3.3. Comparative Analysis of Product Revenue

3.3.1. Benefits of UCG Hydrogen Production Products

UCG-H2 shows a diversified advantage in product revenue, and its main product has significant economic benefits, while by-products and carbon sequestration can also bring considerable additional benefits.
  • In terms of the main product hydrogen, the coal–hydrogen conversion efficiency can reach 58.1% under the baseline condition, which is equivalent to the SCG process level. By optimizing the proportion of gasification agent, the hydrogen content in the syngas produced by the modern UCG process is increased to 40–55%, and the purity can reach 99.9–99.99% after pressure swing adsorption purification. The market price is the same as that of SCG-H2.
  • In terms of unit cost, UCG-H2 has obvious advantages. The hydrogen cost without CCS is 0.1 USD/m3, which is only 43.2% of SCG-H2, and even if 80% of the CCS system is configured, the cost rises to 0.14 USD/m3, which is still significantly lower than 0.27 USD/m3 of SCG-H2.
  • In terms of by-products and carbon benefits, UCG-H2 can co-produce electricity. Without CCS, about 4.7% of coal energy is converted into on-grid electricity. After CCS is configured, the conversion rate can still maintain 2.4%, and the corresponding electricity revenue is about 0.05–0.10 USD. If combined with a solid oxide fuel cell system, the co-production efficiency can be further improved [124]. In addition, methane rich in syngas can be used as a fuel supplement or converted into additional hydrogen through steam reforming, increasing the total hydrogen yield by 10–15%, or co-mining with coalbed methane for purification and sales. After CCS is configured, CO2 can be directly stored in the underground cavity, and the storage capacity of a single cavity with a depth of 1000 m is 1700–4500 tons. According to the current carbon price of 8.28 USD/ton, the annual carbon income is about 0.41–0.69 million USD, and CO2 can be used to drive crude oil exploitation to improve the comprehensive income [125].

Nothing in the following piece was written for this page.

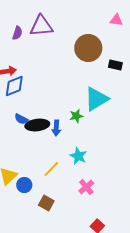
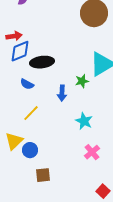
black ellipse: (37, 125) -> (42, 62), moved
yellow line: (51, 169) -> (31, 113), moved
brown square: (46, 203) -> (43, 175), moved, turned -35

3.3.2. Profit of SCG Hydrogen Production Products

In terms of the main product hydrogen, the coal-to-hydrogen conversion efficiency of SCG-H2 is between 44.5% and 69%, and the gasification efficiency of high-quality bituminous coal can exceed 60%, which is comparable to the UCG process. The CatBoost model used for efficiency prediction is from the research of Singh and Kumar [121], which can accurately predict the hydrogen content in syngas after the gasification of high-ash coal by inputting parameters such as coal ash content, gasification temperature, and pressure. The prediction based on the CatBoost model shows that after the gasification of high-ash coal by circulating through the fluidized bed, the hydrogen content in the syngas is about 35.7–38%, and the purity after purification can reach 99.5–99.99%, and its market income is basically the same as UCG-H2. A 65 MWth scale SCG-H2 project with an annual hydrogen production capacity of about 12 × 108 m3 and annual revenue of about 49.7–74.5 million USD is lower than that of UCG-H2.
In terms of unit cost, the hydrogen cost of SCG-H2 without CCS is 0.23 USD/m3, and it rises to 0.27 USD/m3 after 80% CCS, which is higher than the corresponding cost of UCG-H2.
In terms of by-products and carbon benefits, SCG-H2 can co-produce more steam, and its power co-production efficiency without CCS is 38–43%, which is significantly higher than 4.7% of UCG, so the power benefit is more prominent. Although the generated ash can be processed into building materials and obtain about 0.69–1.38 USD/ton of income, the actual contribution is limited due to the need for additional processing. If CCS is configured, it is necessary to build a special carbon dioxide capture system, which accounts for 20–30% of the total investment of the project. The cost of carbon storage is high, and the carbon income generated can only cover part of the capture integration cost.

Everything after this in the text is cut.